Dr Doyle, who is also a GP and has worked as chief officer of an ICS, also said ICB chiefs should be part of discussions around the next GP contract alongside BMA negotiators and GPs across the country.

She said: ‘It’s really important that we talk to people, not only GPs both through the negotiators [and] widely across the country, but also our 42 new integrated care board chief executives about what’s going to enable them to make most difference locally in their new roles.

‘All of those 42 have signed up to Claire Fuller’s stocktake and the vision that gives us of the medium-term approach and I think it’s really important that we listen to them about not only what we should be looking to deliver, but how we do it most effectively.’

Director general for NHS policy and performance at the Department of Health and Social Care (DHSC) Matthew Style added that the Government ‘will be working with the leaders of integrated care boards to consider what changes do need to be made to the contract’.

He also told the committee that while it is not the Government’s policy to scrap the GP partnership model, ICBs should ‘work with the GP profession locally to invest in and sustain the models that are most effective for delivering that vision set out in Claire’s stocktake’.

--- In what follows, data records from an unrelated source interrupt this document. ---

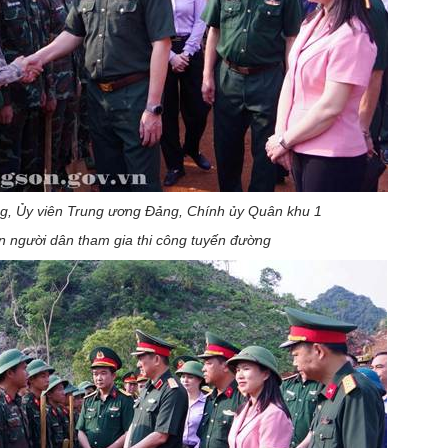
g, Ủy viên Trung ương Đảng, Chính ủy Quân khu 1
n người dân tham gia thi công tuyến đường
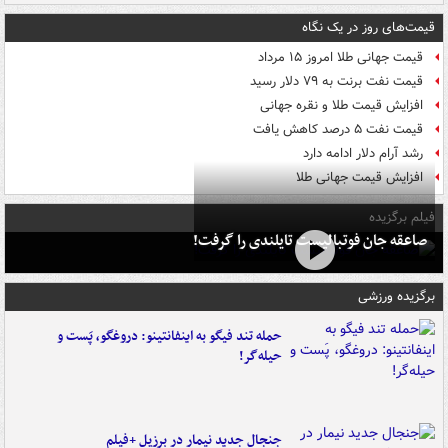
قیمت‌های روز در یک نگاه
قیمت جهانی طلا امروز ۱۵ مرداد
قیمت نفت برنت به ۷۹ دلار رسید
افزایش قیمت طلا و نقره جهانی
قیمت نفت ۵ درصد کاهش یافت
رشد آرام دلار ادامه دارد
افزایش قیمت جهانی طلا
فیلم برگزیده
صاعقه جان فوتبالیست تایلندی را گرفت!
برگزیده ورزشی
حمله تند فیگو به اینفانتینو: دروغگو، پَست‌ و
حیله‌گر!
جنجال جدید نیمار در برزیل +فیلم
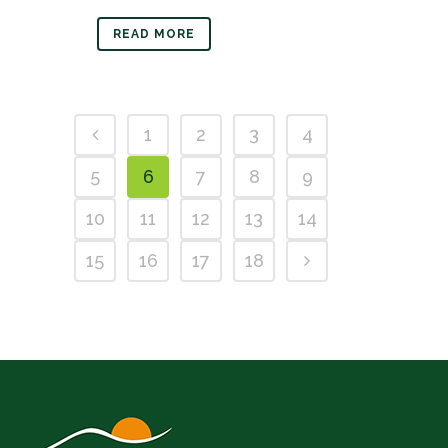
READ MORE
1
2
3
4
5
6
7
8
9
10
11
12
13
14
15
16
17
18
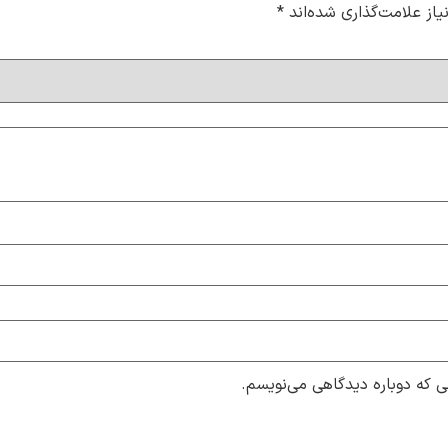
از علامت‌گذاری شده‌اند
*
ی که دوباره دیدگاهی می‌نویسم.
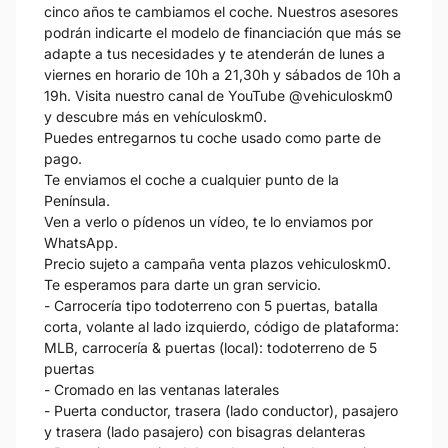
cinco años te cambiamos el coche. Nuestros asesores
podrán indicarte el modelo de financiación que más se
adapte a tus necesidades y te atenderán de lunes a
viernes en horario de 10h a 21,30h y sábados de 10h a
19h. Visita nuestro canal de YouTube @vehiculoskm0
y descubre más en vehículoskm0.
Puedes entregarnos tu coche usado como parte de
pago.
Te enviamos el coche a cualquier punto de la
Península.
Ven a verlo o pídenos un vídeo, te lo enviamos por
WhatsApp.
Precio sujeto a campaña venta plazos vehiculoskm0.
Te esperamos para darte un gran servicio.
- Carrocería tipo todoterreno con 5 puertas, batalla
corta, volante al lado izquierdo, código de plataforma:
MLB, carrocería & puertas (local): todoterreno de 5
puertas
- Cromado en las ventanas laterales
- Puerta conductor, trasera (lado conductor), pasajero
y trasera (lado pasajero) con bisagras delanteras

When appearing before the health select committee in June, Dr Fuller suggested some areas need to look at GP partnership model alternative.

Meanwhile, speaking on the future of the GP contract after 2024, Dr Doyle suggested there should not be major changes.

She said: ‘I think we need a mixture of evolution and revolution, I don’t think we can have a big bang where we rip it up and start again. 

‘But there are opportunities each year as we discuss any changes to the contract to look at things we might want to put in place. And the current five-year period of the contract finishes at the end of March 2024, so there is an opportunity to say “how do we fit integrated neighbourhood teams, primary care networks and a much larger skill mix in primary care – how do we contract for what we want to see?”’

Dr Doyle reiterated that the GP contract ‘doesn’t end’ in April 2024 but that when the current five-year agreement comes to an end ‘it rolls over unless we change it’.

And she revealed that NHS England is not yet ‘well into negotiations’ with the BMA over the next contract but that they ‘need to be thinking very carefully about how the new landscape makes a difference’.

Also speaking at the committee hearing, the new primary care minister has said he does not believe there is currently a ‘crisis’ in general practice.

ICSs this month became statutory bodies and took over commissioning responsibilities from CCGs but it remains unclear how well GPs will be represented within the new bodies.

READERS' COMMENTS [3]

Robert James Andrew Mackenzie Koefman 13 July, 2022 10:28 am

Yet again we will be dictated to and not able to decide what is best for our patients

Finola ONeill 13 July, 2022 11:01 am

sounds a bit like divide and conquer, the different GP/PCN models in different places. Either intentional or collateral effect to the slavish devotion to the ICS bandwagon. We need to withdraw form the PCN DES, get the funding into contracts and then the local LMC and GP surgery reps can sit down at the table with the ICS leads. I wouldn’t take any other approach. Been screwed over and mismanaged enough by NHSE and this government and previous ones. Don’t let ICSs have the same opportunity/risk of mismanaging us. Taking back control so to speak.

Patrufini Duffy 13 July, 2022 9:18 pm

Don’t know why you don’t just opt out of the PCN. And stop this nonsense. Ohhh….because you’re a sheep, and scared, and pressed your own self-destruct button.